» EXERCISE DIRECTIONS
Below are lines of data; restate word for word those running from the line containing "bly varied that" to the line containing "ew seconds and", inclusive, and no others.

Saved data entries
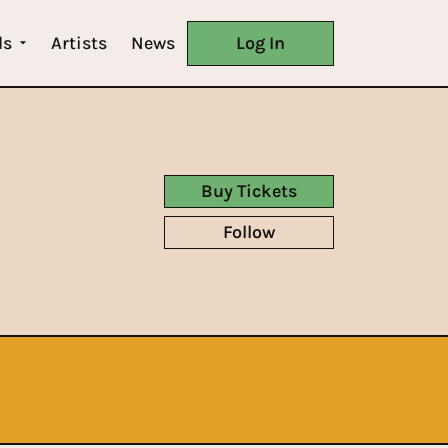
ls
Artists
News
Log In
Buy Tickets
Follow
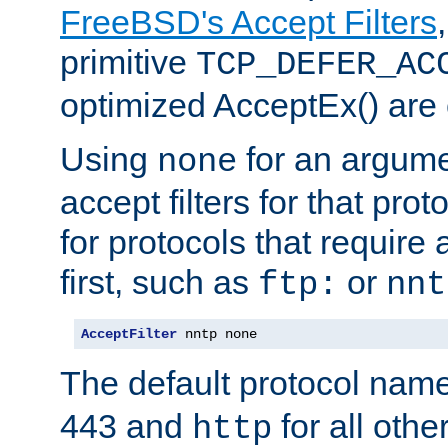
FreeBSD's Accept Filters
primitive
TCP_DEFER_AC
optimized AcceptEx() are 
Using
for an argume
none
accept filters for that prot
for protocols that require
first, such as
or
ftp:
nnt
AcceptFilter
 nntp none
The default protocol nam
443 and
for all othe
http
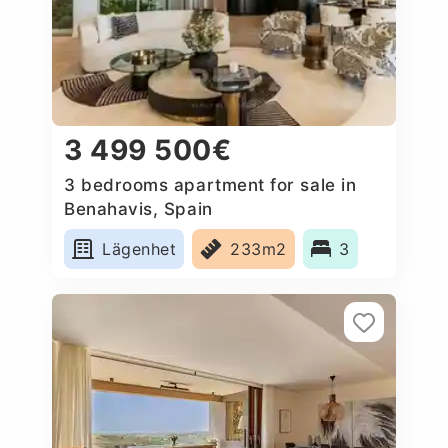
3 499 500€
3 bedrooms apartment for sale in
Benahavis, Spain
Lägenhet
233m2
3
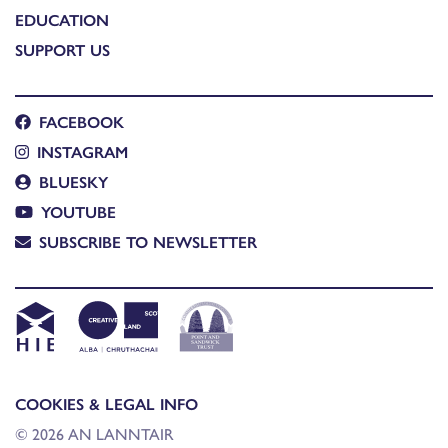
EDUCATION
SUPPORT US
FACEBOOK
INSTAGRAM
BLUESKY
YOUTUBE
SUBSCRIBE TO NEWSLETTER
COOKIES & LEGAL INFO
© 2026 AN LANNTAIR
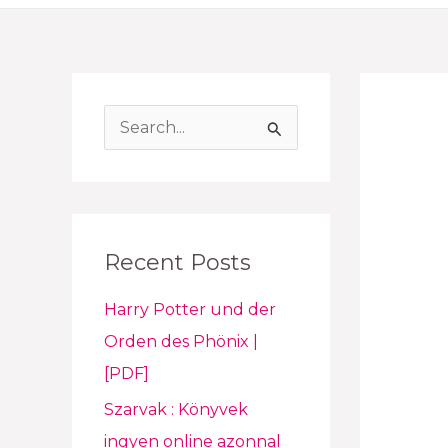
S
e
a
r
Recent Posts
c
h
Harry Potter und der
f
Orden des Phönix |
o
[PDF]
r
Szarvak : Könyvek
:
ingyen online azonnal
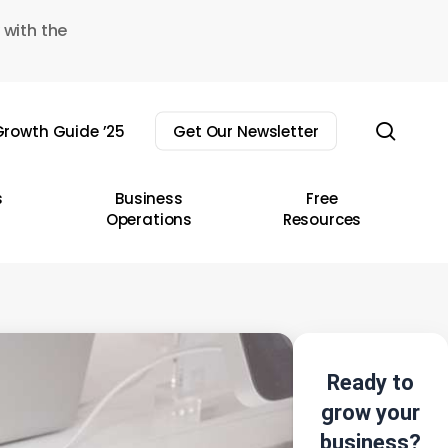
 with the
sear
rowth Guide ’25
Get Our Newsletter
s
Business
Free
Operations
Resources
Ready to
grow your
business?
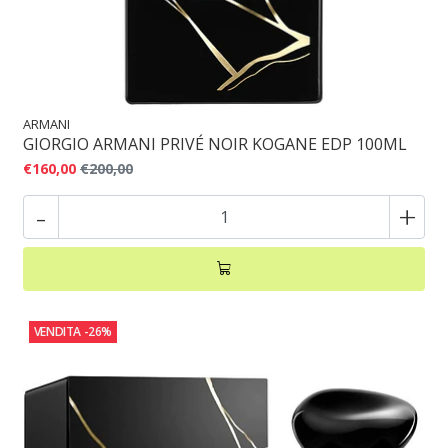
ARMANI
GIORGIO ARMANI PRIVÉ NOIR KOGANE EDP 100ML
€160,00
€200,00
-
+
VENDITA
-26%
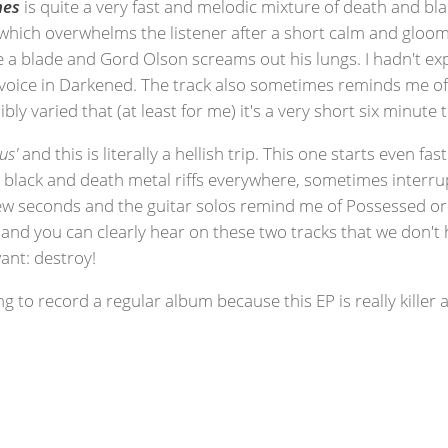
hes
is quite a very fast and melodic mixture of death and blac
no which overwhelms the listener after a short calm and gloom
ike a blade and Gord Olson screams out his lungs. I hadn't e
oice in Darkened. The track also sometimes reminds me of 
bly varied that (at least for me) it's a very short six minute t
us'
and this is literally a hellish trip. This one starts even f
 black and death metal riffs everywhere, sometimes interr
ew seconds and the guitar solos remind me of Possessed or S
my and you can clearly hear on these two tracks that we do
nt: destroy!
ng to record a regular album because this EP is really kille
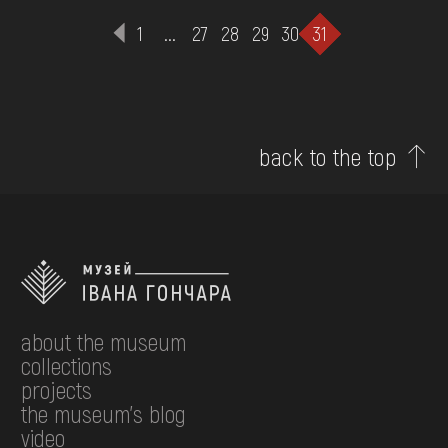
1
...
27
28
29
30
31
back to the top
about the museum
collections
projects
the museum's blog
video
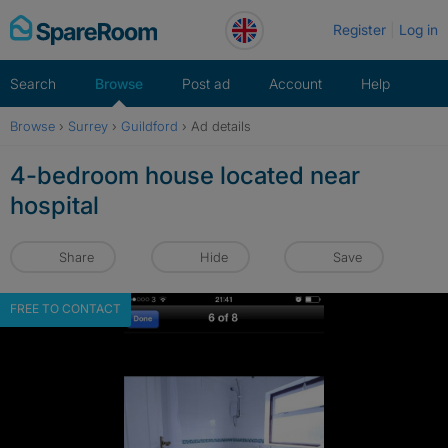
Skip
Register
Log in
to
content
Search
Browse
Post ad
Account
Help
Browse
›
Surrey
›
Guildford
›
Ad details
4-bedroom house located near
hospital
Share
Hide
Save
FREE TO CONTACT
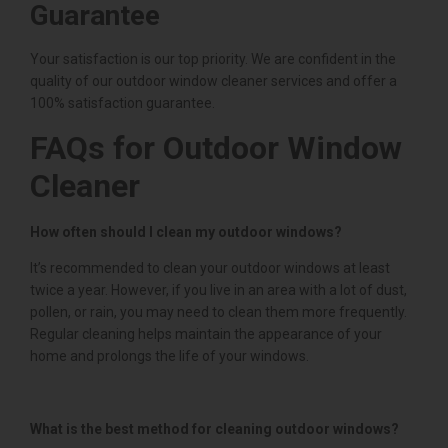
Guarantee
Your satisfaction is our top priority. We are confident in the
quality of our outdoor window cleaner services and offer a
100% satisfaction guarantee.
FAQs for Outdoor Window
Cleaner
How often should I clean my outdoor windows?
It’s recommended to clean your outdoor windows at least
twice a year. However, if you live in an area with a lot of dust,
pollen, or rain, you may need to clean them more frequently.
Regular cleaning helps maintain the appearance of your
home and prolongs the life of your windows.
What is the best method for cleaning outdoor windows?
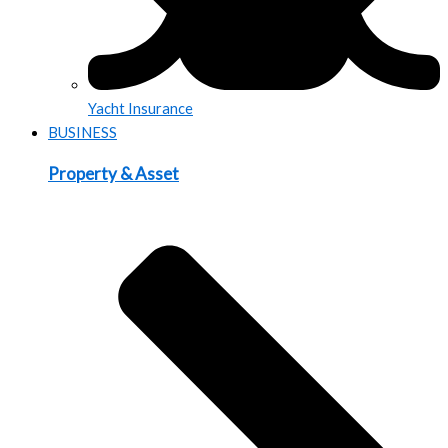
Yacht Insurance
BUSINESS
Property & Asset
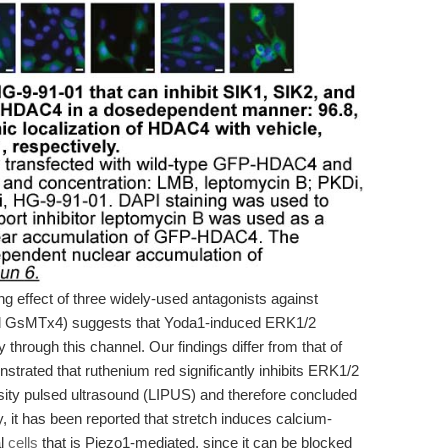
ing effect of three widely-used antagonists against
and GsMTx4) suggests that Yoda1-induced ERK1/2
 through this channel. Our findings differ from that of
nstrated that ruthenium red significantly inhibits ERK1/2
ensity pulsed ultrasound (LIPUS) and therefore concluded
y, it has been reported that stretch induces calcium-
al
cells
that is Piezo1-mediated, since it can be blocked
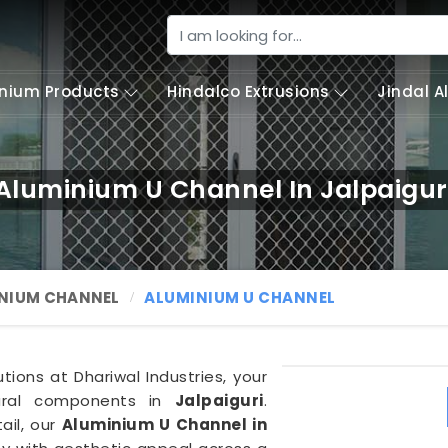
nium Products
Hindalco Extrusions
Jindal 
Aluminium U Channel In Jalpaigur
NIUM CHANNEL
ALUMINIUM U CHANNEL
tions at Dhariwal Industries, your
tural components in
Jalpaiguri
.
ail, our
Aluminium U Channel in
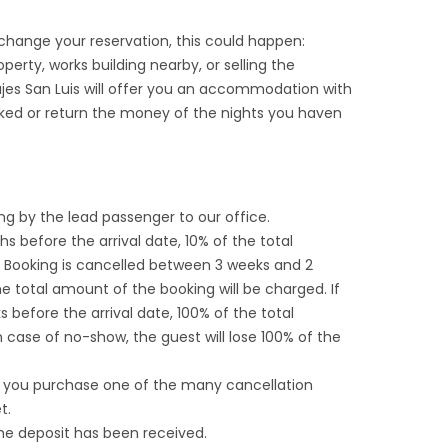
hange your reservation, this could happen:
rty, works building nearby, or selling the
iajes San Luis will offer you an accommodation with
ked or return the money of the nights you haven
ng by the lead passenger to our office.
s before the arrival date, 10% of the total
f Booking is cancelled between 3 weeks and 2
e total amount of the booking will be charged. If
 before the arrival date, 100% of the total
 case of no-show, the guest will lose 100% of the
, you purchase one of the many cancellation
t.
he deposit has been received.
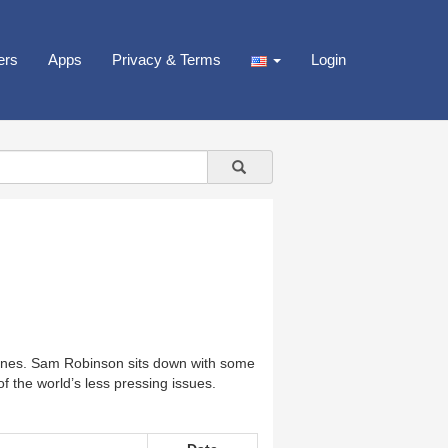
ers
Apps
Privacy & Terms
Login
lines. Sam Robinson sits down with some
 the world’s less pressing issues.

» OUTPUT OF THE TASK
bly varied that (at least for me) it's a very short six minute t
us'
and this is literally a hellish trip. This one starts even f
 black and death metal riffs everywhere, sometimes interr
ew seconds and the guitar solos remind me of Possessed or S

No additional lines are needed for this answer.